Unter dem Titel „Eitelkeit, Identität, Sexualität“ räumt Grayson Perry auf mit hinfälligen Identitätskonstruktionen und Klischeedenken. „Wann ist ein Mann ein Mann?“, fragt sich nicht nur Herbert Grönemeyer sondern auch Grayson Perry und gibt im Museum gegenüber dem Louvre seine eigene Antwort: pinke Motorräder oder Keramikvasen überströmt mit Phallus-Symbolen und Geldnoten sind kitschig-schöne Parodien auf Männlichkeitsbilder und Macho-Kultur. Die Frage der Identität ist ein zentrales Thema seiner Kunst, die mit intelligenter, entwaffnender Frechheit moralische wie ästhetische Bewertungen, die in unserer Gesellschaft – und auch in der Kunstszene – üblich sind, hinterfragt oder auf den Arm nimmt.
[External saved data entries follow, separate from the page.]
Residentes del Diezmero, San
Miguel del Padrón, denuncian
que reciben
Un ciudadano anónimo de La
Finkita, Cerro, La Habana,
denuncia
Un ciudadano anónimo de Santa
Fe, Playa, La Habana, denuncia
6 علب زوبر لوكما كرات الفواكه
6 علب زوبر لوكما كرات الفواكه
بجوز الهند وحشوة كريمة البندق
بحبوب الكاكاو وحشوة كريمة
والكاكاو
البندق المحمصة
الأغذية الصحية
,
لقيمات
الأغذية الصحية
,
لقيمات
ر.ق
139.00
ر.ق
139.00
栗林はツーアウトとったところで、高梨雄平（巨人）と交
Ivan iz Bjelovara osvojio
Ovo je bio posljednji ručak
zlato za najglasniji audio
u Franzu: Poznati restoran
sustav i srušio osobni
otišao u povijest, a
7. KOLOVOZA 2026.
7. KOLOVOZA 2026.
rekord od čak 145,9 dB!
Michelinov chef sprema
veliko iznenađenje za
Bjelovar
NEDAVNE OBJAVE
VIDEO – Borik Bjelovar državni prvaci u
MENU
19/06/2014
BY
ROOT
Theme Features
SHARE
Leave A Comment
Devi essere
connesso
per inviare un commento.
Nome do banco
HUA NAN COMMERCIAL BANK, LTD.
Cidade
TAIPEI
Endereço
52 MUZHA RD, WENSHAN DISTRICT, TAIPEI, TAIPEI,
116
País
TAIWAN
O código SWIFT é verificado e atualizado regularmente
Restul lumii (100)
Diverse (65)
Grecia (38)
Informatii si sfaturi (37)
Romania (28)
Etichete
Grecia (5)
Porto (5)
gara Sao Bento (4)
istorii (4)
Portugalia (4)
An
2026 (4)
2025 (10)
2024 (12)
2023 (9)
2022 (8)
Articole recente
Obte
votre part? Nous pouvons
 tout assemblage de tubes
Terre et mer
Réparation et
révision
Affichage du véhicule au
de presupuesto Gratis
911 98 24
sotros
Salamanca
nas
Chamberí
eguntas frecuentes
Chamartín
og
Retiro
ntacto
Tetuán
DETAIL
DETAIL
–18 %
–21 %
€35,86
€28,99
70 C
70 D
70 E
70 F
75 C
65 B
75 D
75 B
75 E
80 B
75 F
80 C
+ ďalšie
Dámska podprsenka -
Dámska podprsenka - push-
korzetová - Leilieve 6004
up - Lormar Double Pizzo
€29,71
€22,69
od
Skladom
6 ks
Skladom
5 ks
Grayson Perry | © Monnaie de Paris

 

Grayson Perry polarisiert – nicht nur seine Kunst erregt bei öffentlichen Auftritten Aufsehen: Die Pariser Ausstellung eröffnete „Claire“, Perrys weibliches Alter-Ego, das bereits ihrer Majestät höchstpersönlich, Queen Elisabeth II., die Hand schüttelte. Den weltbekannten, prestigeträchtigen und mit 30.000 Euro Preisgeld dotierten Turner-Preis nahm Perry 2003 im violetten Satinkleid und Schleifen im hochtoupierten Haar entgegen. Seine Ehefrau und ihre gemeinsame Tochter begleiteten ihn. Warum die Hülle und Fülle der eigenen Persönlichkeit in Schubladen verstecken? Es muss nicht heute Grayson, morgen Paradiesvogel, übermorgen Claire und am Tag darauf glücklich verheirateter Familienvater sein. Grayson Perry lebt alle seine Seiten – jeden Tag.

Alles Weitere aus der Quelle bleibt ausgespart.